By that you imply that you want to talk shit about something whether you have seen it or not.

And that attitude kinda offends me, if you will. ;)

Only talk shit about something you have seen yourself. That goes for ALL aspect of life, not only films.
 
And I'm not gonna waste two hours of my life watching something that doesn't interest me, just to earn the right to talk shit about it.
By that you imply that you want to talk shit about something whether you have seen it or not.
Not at all. By that I acknowledge that I can't talk shit about the movie in its entirety, but there's no reason for me not to have an opinion about the basic premise of the movie.

Have you seen Human Centipede? Do you know what it's about? Do you (or did you) really need to sit through that crap (pun intended) to determine that its premise is sickening?

Only talk shit about something you have seen yourself. That goes for ALL aspect of life, not only films.
See, I can easily interpret this as an expression of a smug and preachy attitude... Luckily, I know better than that (and don't mistake this for sarcasm, I really do).
 
That being said, I found portions of the original "MASH" to be extremely offensive. In particular, the way that the "heroes" so ruthlessly humiliated Maj. Houlihan was absolutely appalling! Especially when her only apparent sin was that she didn't instantly fall into bed with the guys like every other nurse did.

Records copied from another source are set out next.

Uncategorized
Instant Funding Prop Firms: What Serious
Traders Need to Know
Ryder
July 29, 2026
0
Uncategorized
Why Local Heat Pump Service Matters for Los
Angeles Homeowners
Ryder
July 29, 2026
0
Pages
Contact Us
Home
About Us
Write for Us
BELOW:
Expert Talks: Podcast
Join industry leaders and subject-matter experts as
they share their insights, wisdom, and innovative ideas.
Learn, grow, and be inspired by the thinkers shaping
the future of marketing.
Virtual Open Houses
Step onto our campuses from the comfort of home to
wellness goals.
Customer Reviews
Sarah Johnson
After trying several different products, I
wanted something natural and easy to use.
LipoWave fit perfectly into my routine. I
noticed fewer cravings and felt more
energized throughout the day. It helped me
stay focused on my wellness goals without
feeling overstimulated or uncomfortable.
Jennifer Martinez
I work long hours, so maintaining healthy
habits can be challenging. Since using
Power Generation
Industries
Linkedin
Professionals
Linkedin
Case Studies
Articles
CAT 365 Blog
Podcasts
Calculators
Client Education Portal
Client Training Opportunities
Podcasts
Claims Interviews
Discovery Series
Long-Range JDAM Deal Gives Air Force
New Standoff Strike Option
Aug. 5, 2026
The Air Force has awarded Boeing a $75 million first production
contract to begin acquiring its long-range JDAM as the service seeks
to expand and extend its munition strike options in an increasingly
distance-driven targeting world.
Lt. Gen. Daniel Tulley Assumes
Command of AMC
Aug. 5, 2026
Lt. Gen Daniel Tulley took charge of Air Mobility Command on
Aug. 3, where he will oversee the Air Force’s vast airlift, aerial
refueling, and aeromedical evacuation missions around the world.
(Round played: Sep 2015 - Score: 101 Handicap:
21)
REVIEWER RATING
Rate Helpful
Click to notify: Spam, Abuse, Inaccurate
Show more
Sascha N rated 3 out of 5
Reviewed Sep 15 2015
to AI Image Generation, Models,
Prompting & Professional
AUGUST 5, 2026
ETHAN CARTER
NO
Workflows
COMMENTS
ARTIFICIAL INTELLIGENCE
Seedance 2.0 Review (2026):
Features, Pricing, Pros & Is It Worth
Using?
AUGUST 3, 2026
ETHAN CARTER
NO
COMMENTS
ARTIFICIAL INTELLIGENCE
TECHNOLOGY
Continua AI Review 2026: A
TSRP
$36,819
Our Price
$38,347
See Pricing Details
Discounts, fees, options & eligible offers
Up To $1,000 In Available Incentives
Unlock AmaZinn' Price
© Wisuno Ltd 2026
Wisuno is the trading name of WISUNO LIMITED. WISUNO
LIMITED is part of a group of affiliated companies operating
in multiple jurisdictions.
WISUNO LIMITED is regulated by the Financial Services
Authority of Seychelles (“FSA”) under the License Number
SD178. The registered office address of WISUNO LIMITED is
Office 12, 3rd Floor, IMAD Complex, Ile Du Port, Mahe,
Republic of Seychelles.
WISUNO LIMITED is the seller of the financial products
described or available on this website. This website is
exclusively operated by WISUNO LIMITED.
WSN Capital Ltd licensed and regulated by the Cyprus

For that matter, it seemed like the main reason why they gave Maj. Burns such a hard time was because he was a Christian. On the TV series, Burns was such an insufferable megalomaniac that he richly deserved everything coming to him. But in the movie, he struck me primarily as a decent man who used his faith to cope with an impossible situation. But because he used faith instead of booze, our "heroes" used this as an excuse to torment him.

You must have watched a different movie than I did. I guess you missed the part where Burns falsely blames an orderly for a patient's death, and Houlihan takes Burns' side (admittedly, after Trapper punches Frank over it). Burns was an asshole, and Houlihan cared more about regulations than the patients.